Excerpts from a dataset

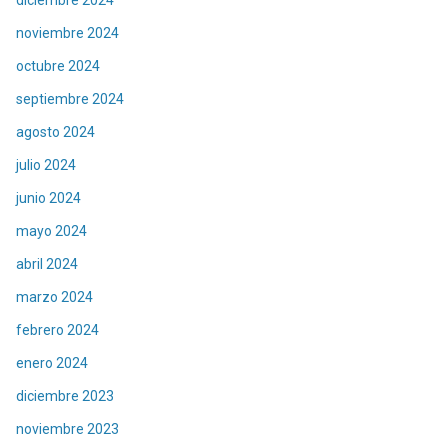
diciembre 2024
noviembre 2024
octubre 2024
septiembre 2024
agosto 2024
julio 2024
junio 2024
mayo 2024
abril 2024
marzo 2024
febrero 2024
enero 2024
diciembre 2023
noviembre 2023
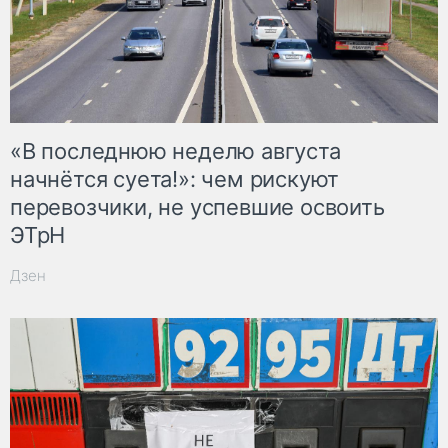
«В последнюю неделю августа
начнётся суета!»: чем рискуют
перевозчики, не успевшие освоить
ЭТрН
Дзен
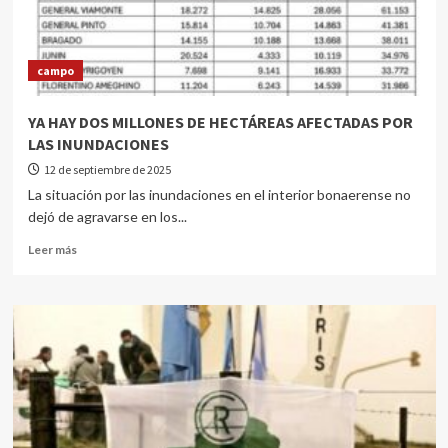
campo
YA HAY DOS MILLONES DE HECTÁREAS AFECTADAS POR
LAS INUNDACIONES
12 de septiembre de 2025
La situación por las inundaciones en el interior bonaerense no
dejó de agravarse en los...
Leer más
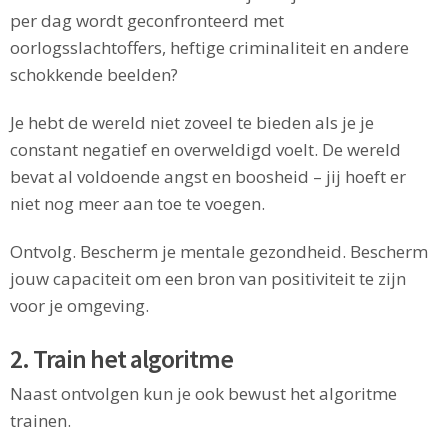
per dag wordt geconfronteerd met
oorlogsslachtoffers, heftige criminaliteit en andere
schokkende beelden?
Je hebt de wereld niet zoveel te bieden als je je
constant negatief en overweldigd voelt. De wereld
bevat al voldoende angst en boosheid – jij hoeft er
niet nog meer aan toe te voegen.
Ontvolg. Bescherm je mentale gezondheid. Bescherm
jouw capaciteit om een bron van positiviteit te zijn
voor je omgeving.
2. Train het algoritme
Naast ontvolgen kun je ook bewust het algoritme
trainen.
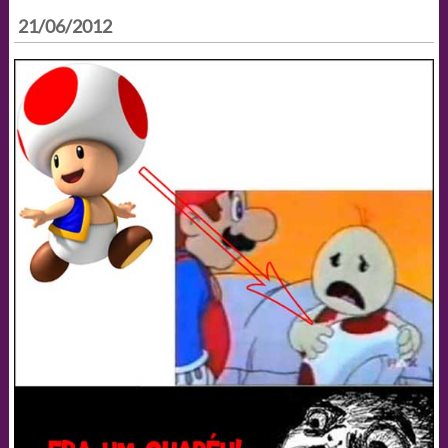
21/06/2012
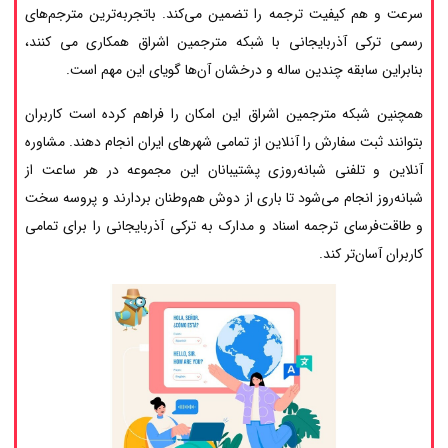
سرعت و هم کیفیت ترجمه را تضمین می‌کند. باتجربه‌ترین مترجم‌های
رسمی ترکی آذربایجانی با شبکه مترجمین اشراق همکاری می کنند،
بنابراین سابقه چندین ساله و درخشان آن‌ها گویای این مهم است.
همچنین شبکه مترجمین اشراق این امکان را فراهم کرده است کاربران
بتوانند ثبت سفارش را آنلاین از تمامی شهرهای ایران انجام دهند. مشاوره
آنلاین و تلفنی شبانه‌روزی پشتیبانان این مجموعه در هر ساعت از
شبانه‌روز انجام می‌شود تا باری از دوش هم‌وطنان بردارند و پروسه سخت
و طاقت‌فرسای ترجمه اسناد و مدارک به ترکی آذربایجانی را برای تمامی
کاربران آسان‌تر کند.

▶ Brief:
For each line of the entries that contains the word "شبانه", make a copy.

▶ Reply to the task:
آنلاین و تلفنی شبانه‌روزی پشتیبانان این مجموعه در هر ساعت از
شبانه‌روز انجام می‌شود تا باری از دوش هم‌وطنان بردارند و پروسه سخت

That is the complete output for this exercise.